The purpose of the code change was to add additional observability into our services that manage scheduled tasks for apps in our shared environment. The new instrumentation was to ensure we can identify and mitigate any edge cases that otherwise might result in a single app causing system-wide degradation. The implementation of this observability collected data in a way that did not perform well under high load.

The broader context is that we recently came off of a week-long code freeze that was put in place while all Bubble engineers gathered in our New York headquarters for a team offsite. We had measures put in place to make sure that the resumption in code deployments was not a dash that would lead to incidents. Unfortunately these measures did not completely work, as this code and a couple of other errant code changes created an outage and some regressions yesterday.

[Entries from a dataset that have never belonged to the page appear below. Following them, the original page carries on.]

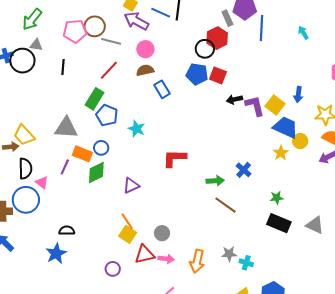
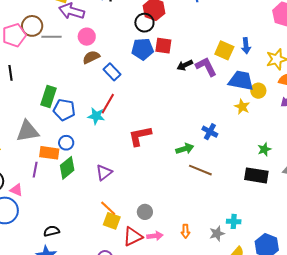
red line: (109, 70) -> (108, 104), moved
yellow square: (275, 105) -> (224, 50), moved
green star: (277, 198) -> (264, 149), moved
gray star: (229, 254) -> (217, 234), moved
orange arrow: (197, 261) -> (185, 231), size x0.6

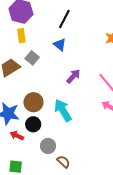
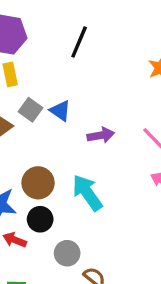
blue triangle: (60, 45) -> (60, 111), moved
purple arrow: (73, 76) -> (101, 135), turned 42

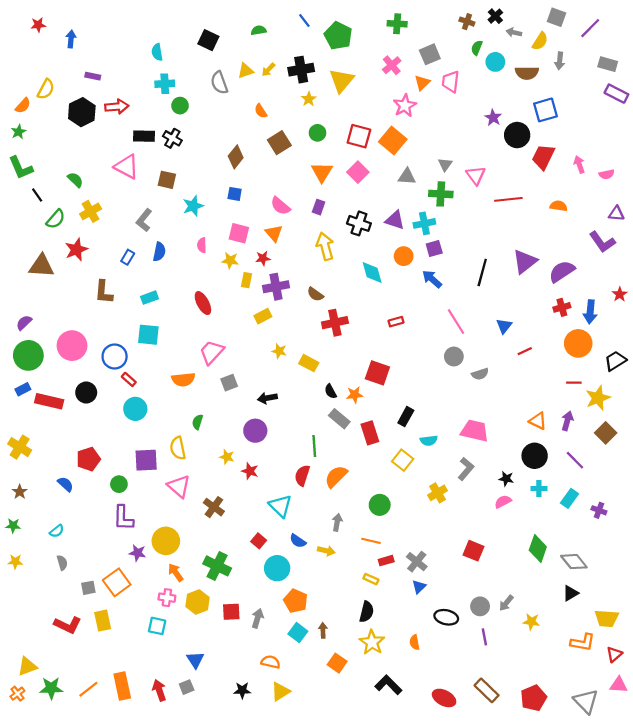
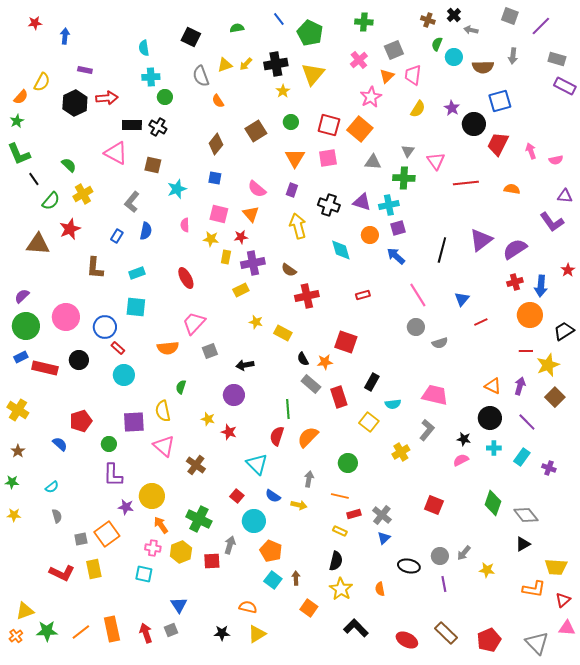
yellow semicircle: (540, 41) -> (418, 109), moved
orange semicircle: (261, 111) -> (218, 101), moved
pink square: (358, 172) -> (328, 158), turned 36
gray arrow: (257, 618) -> (230, 545), moved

At the highest level, we are trying to move swiftly to gain ground on known flaws we have in our stability. As we work with a legacy codebase, this sometimes requires us to carefully identify the right balance between speed and risk so that we can move fast but not break too many things. We are working towards converging on a shared understanding of how to strike this balance, and then making sure we are meeting it consistently.

Learnings and action items:

There are several learnings here, and action items for each.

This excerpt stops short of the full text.